**** Records for the exercise

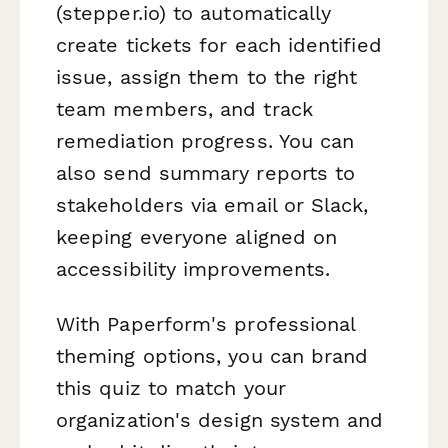
(stepper.io) to automatically
create tickets for each identified
issue, assign them to the right
team members, and track
remediation progress. You can
also send summary reports to
stakeholders via email or Slack,
keeping everyone aligned on
accessibility improvements.
With Paperform's professional
theming options, you can brand
this quiz to match your
organization's design system and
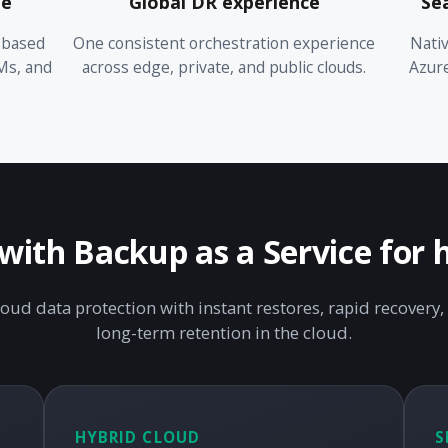
me
Global DR experience
Se
-based
One consistent orchestration experience
Nativ
Ms, and
across edge, private, and public clouds.
Azur
ith Backup as a Service for 
loud data protection with instant restores, rapid recovery, 
long-term retention in the cloud.
HYBRID CLOUD
S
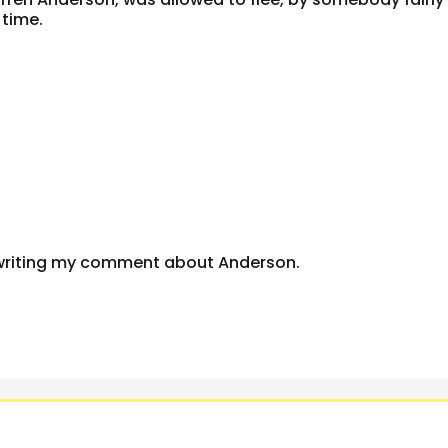
 time.
writing my comment about Anderson.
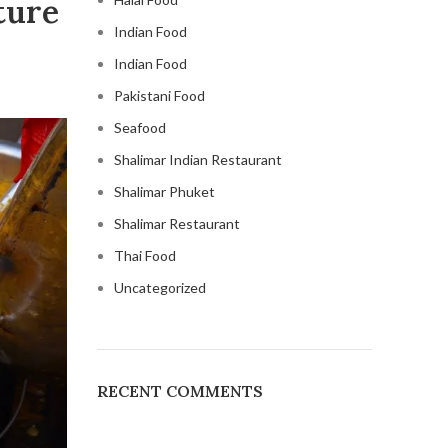
ture
Indian Food
Indian Food
Pakistani Food
Seafood
Shalimar Indian Restaurant
Shalimar Phuket
Shalimar Restaurant
Thai Food
Uncategorized
RECENT COMMENTS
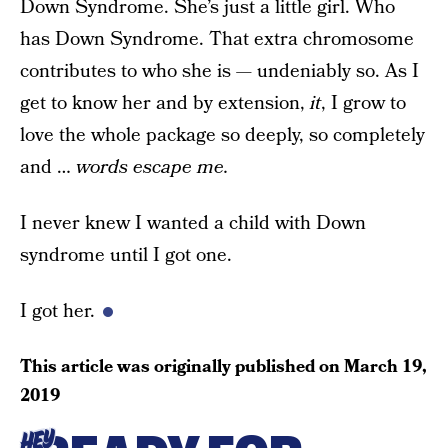
Down Syndrome. She’s just a little girl. Who
has Down Syndrome. That extra chromosome
contributes to who she is — undeniably so. As I
get to know her and by extension,
it
, I grow to
love the whole package so deeply, so completely
and …
words escape me.
I never knew I wanted a child with Down
syndrome until I got one.
I got her.
This article was originally published on
March 19,
2019
HEY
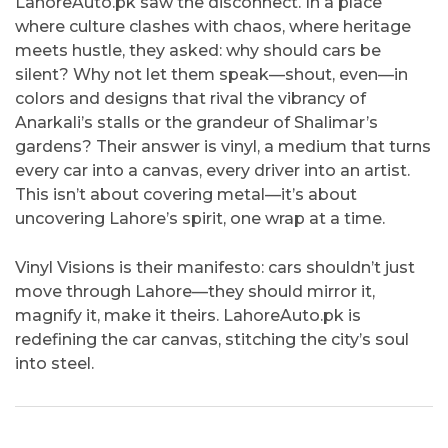
LahoreAuto.pk saw the disconnect. In a place
where culture clashes with chaos, where heritage
meets hustle, they asked: why should cars be
silent? Why not let them speak—shout, even—in
colors and designs that rival the vibrancy of
Anarkali’s stalls or the grandeur of Shalimar’s
gardens? Their answer is vinyl, a medium that turns
every car into a canvas, every driver into an artist.
This isn’t about covering metal—it’s about
uncovering Lahore’s spirit, one wrap at a time.
Vinyl Visions is their manifesto: cars shouldn’t just
move through Lahore—they should mirror it,
magnify it, make it theirs. LahoreAuto.pk is
redefining the car canvas, stitching the city’s soul
into steel.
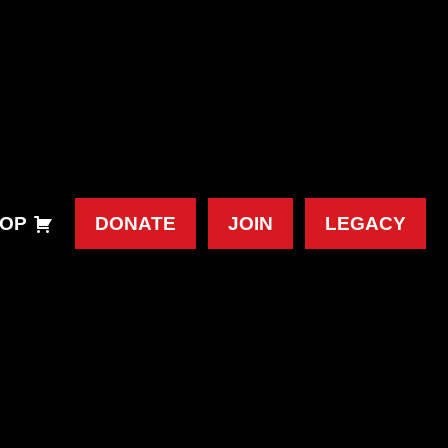
OP
DONATE
JOIN
LEGACY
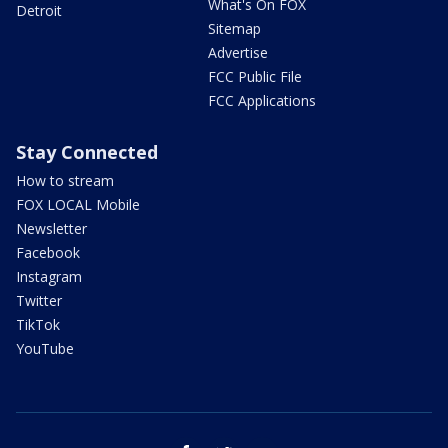
What's On FOX
Detroit
Sitemap
Advertise
FCC Public File
FCC Applications
Stay Connected
How to stream
FOX LOCAL Mobile
Newsletter
Facebook
Instagram
Twitter
TikTok
YouTube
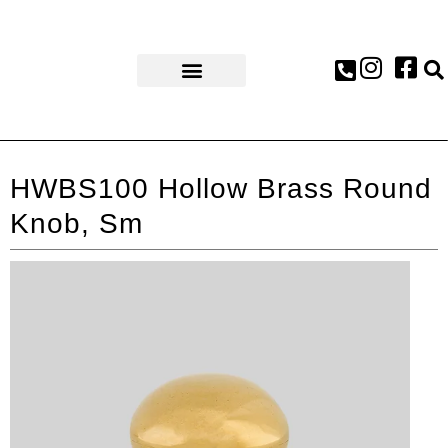
AWARDS & PRESS
HWBS100 Hollow Brass Round
Knob, Sm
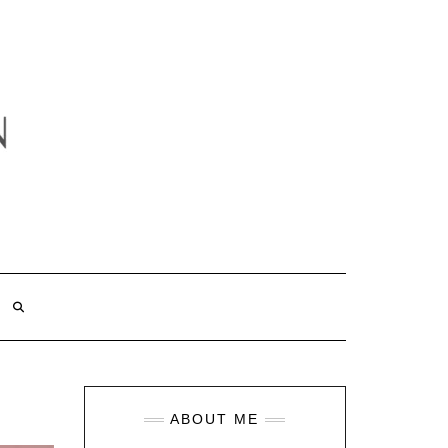
ABOUT ME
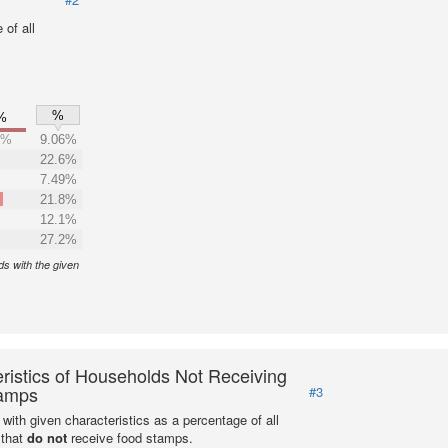
of all
%
%
4%
9.06%
22.6%
7.49%
%
21.8%
12.1%
27.2%
s with the given
ristics of Households Not Receiving
amps
#3
with given characteristics as a percentage of all
 that
do not
receive food stamps.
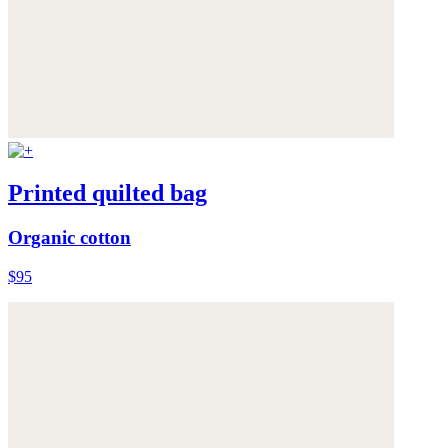
Printed quilted bag
Organic cotton
$95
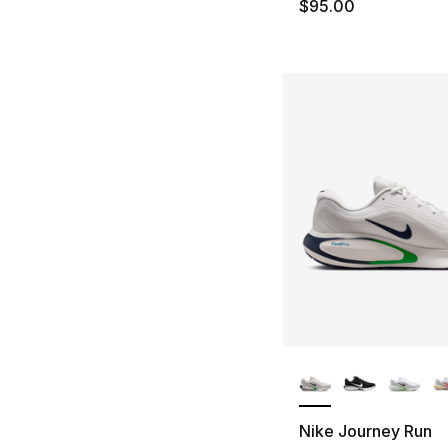
$95.00
More Colors Availa
Nike Journey Run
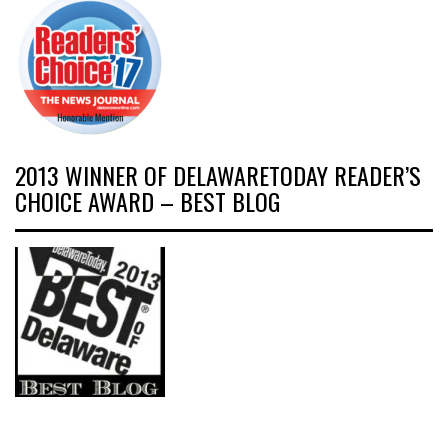
2013 WINNER OF DELAWARETODAY READER’S
CHOICE AWARD – BEST BLOG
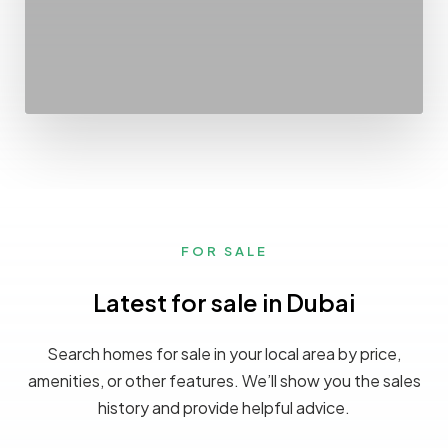
FOR SALE
Latest for sale in Dubai
Search homes for sale in your local area by price,
amenities, or other features. We’ll show you the sales
history and provide helpful advice.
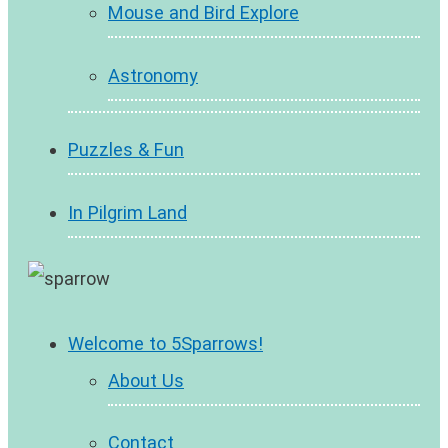
Mouse and Bird Explore
Astronomy
Puzzles & Fun
In Pilgrim Land
Welcome to 5Sparrows!
About Us
Contact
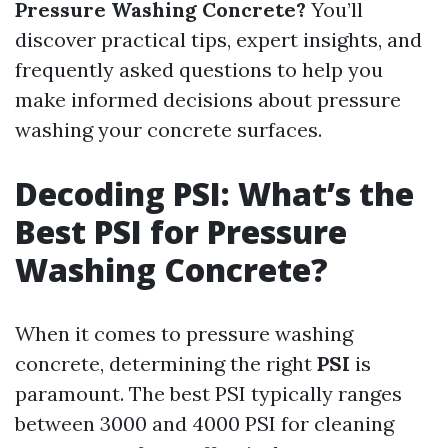
Pressure Washing Concrete?
You’ll
discover practical tips, expert insights, and
frequently asked questions to help you
make informed decisions about pressure
washing your concrete surfaces.
Decoding PSI: What’s the
Best PSI for Pressure
Washing Concrete?
When it comes to pressure washing
concrete, determining the right
PSI
is
paramount. The best PSI typically ranges
between 3000 and 4000 PSI for cleaning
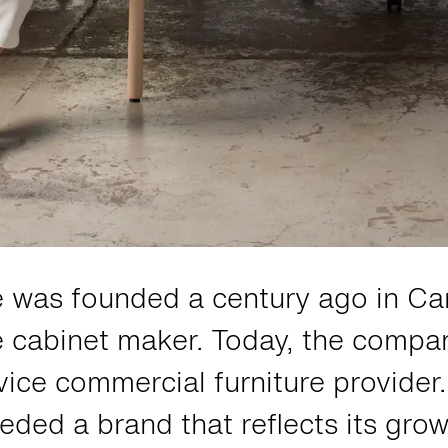
e was founded a century ago in C
le cabinet maker. Today, the compan
rvice commercial furniture provide
eded a brand that reflects its gro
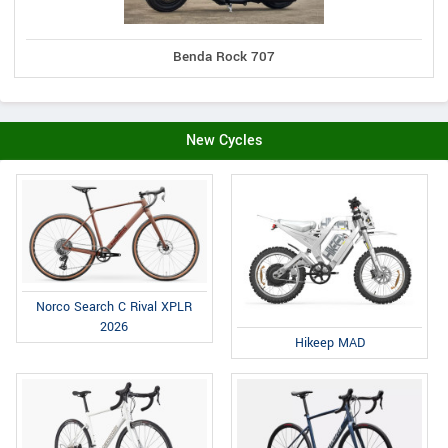
Benda Rock 707
New Cycles
Norco Search C Rival XPLR
2026
Hikeep MAD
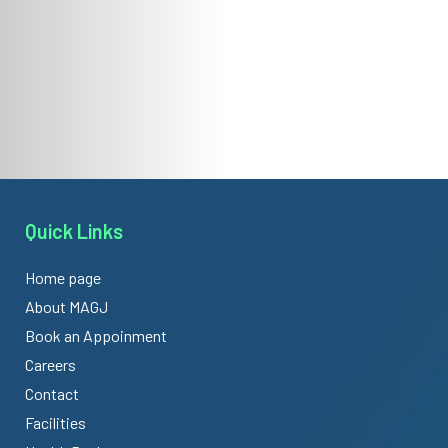
Quick Links
Home page
About MAGJ
Book an Appoinment
Careers
Contact
Facilities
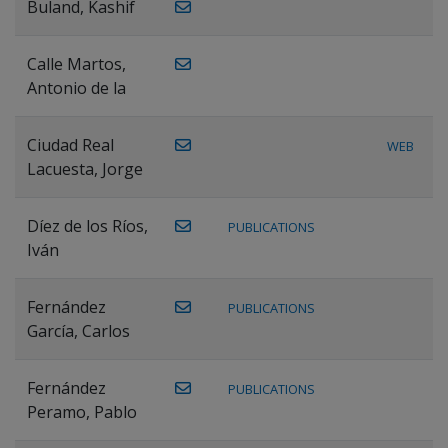
Buland, Kashif
Calle Martos,
Antonio de la
Ciudad Real
WEB
Lacuesta, Jorge
Díez de los Ríos,
PUBLICATIONS
Iván
Fernández
PUBLICATIONS
García, Carlos
Fernández
PUBLICATIONS
Peramo, Pablo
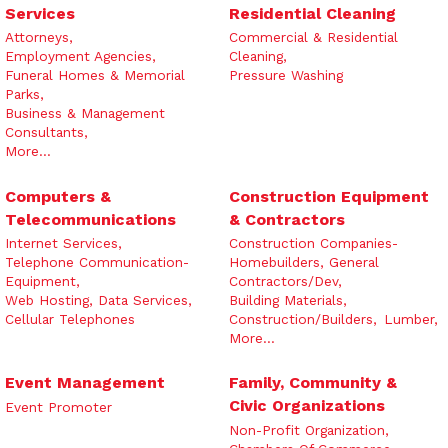
Services
Residential Cleaning
Attorneys,
Commercial & Residential
Employment Agencies,
Cleaning,
Funeral Homes & Memorial
Pressure Washing
Parks,
Business & Management
Consultants,
More...
Computers &
Construction Equipment
Telecommunications
& Contractors
Internet Services,
Construction Companies-
Telephone Communication-
Homebuilders, General
Equipment,
Contractors/Dev,
Web Hosting, Data Services,
Building Materials,
Cellular Telephones
Construction/Builders,
Lumber,
More...
Event Management
Family, Community &
Civic Organizations
Event Promoter
Non-Profit Organization,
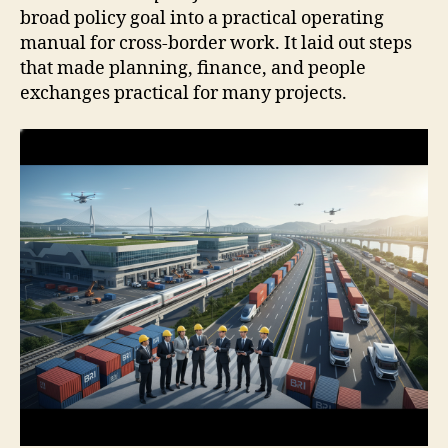
broad policy goal into a practical operating
manual for cross-border work. It laid out steps
that made planning, finance, and people
exchanges practical for many projects.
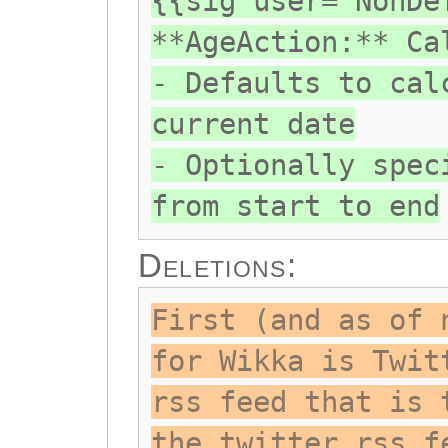
{{sig user="NonDe
**AgeAction:** Ca
- Defaults to cal
current date
- Optionally spec
from start to end
Deletions:
First (and as of 
for Wikka is Twit
rss feed that is 
the twitter rss f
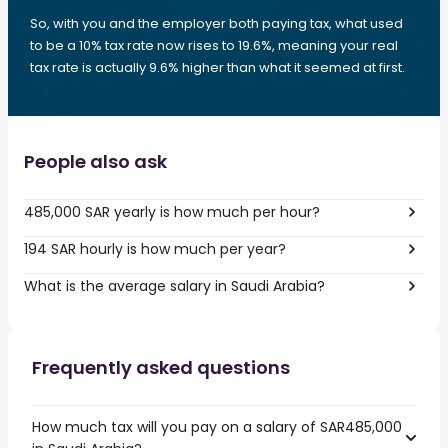
So, with you and the employer both paying tax, what used
to be a 10% tax rate now rises to 19.6%, meaning your real
tax rate is actually 9.6% higher than what it seemed at first.
People also ask
485,000 SAR yearly is how much per hour?
194 SAR hourly is how much per year?
What is the average salary in Saudi Arabia?
Frequently asked questions
How much tax will you pay on a salary of SAR485,000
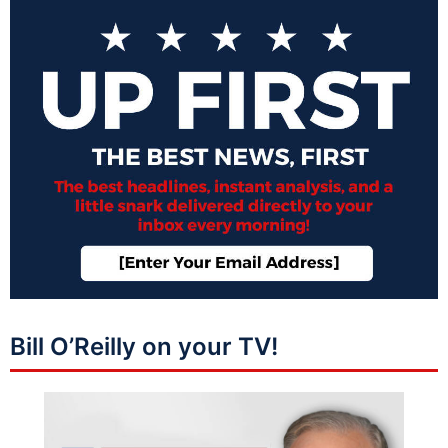
Bill O’Reilly on your TV!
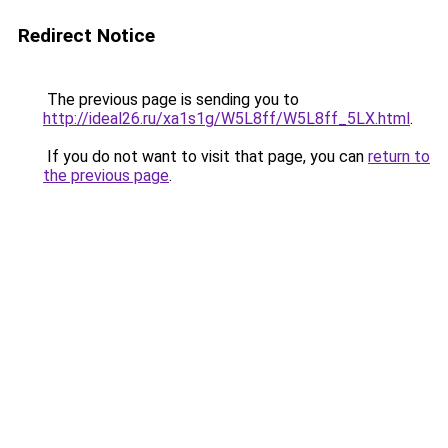
Redirect Notice
The previous page is sending you to
http://ideal26.ru/xa1s1g/W5L8ff/W5L8ff_5LX.html
.
If you do not want to visit that page, you can
return to
the previous page
.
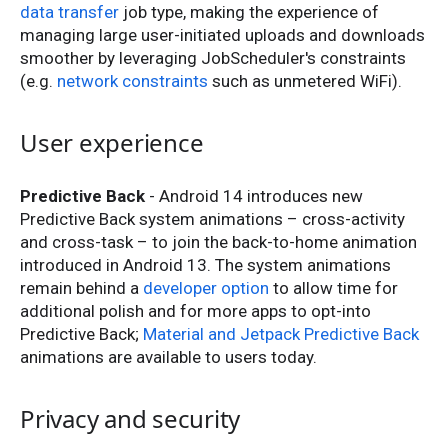
data transfer
job type, making the experience of
managing large user-initiated uploads and downloads
smoother by leveraging JobScheduler's constraints
(e.g.
network constraints
such as unmetered WiFi).
User experience
Predictive Back
- Android 14 introduces new
Predictive Back system animations – cross-activity
and cross-task – to join the back-to-home animation
introduced in Android 13. The system animations
remain behind a
developer option
to allow time for
additional polish and for more apps to opt-into
Predictive Back;
Material and Jetpack Predictive Back
animations are available to users today.
Privacy and security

********

### Your task
Within the entries, find all lines holding "previous" and copy each one.

### Task response
The previous page is sending you to
the previous page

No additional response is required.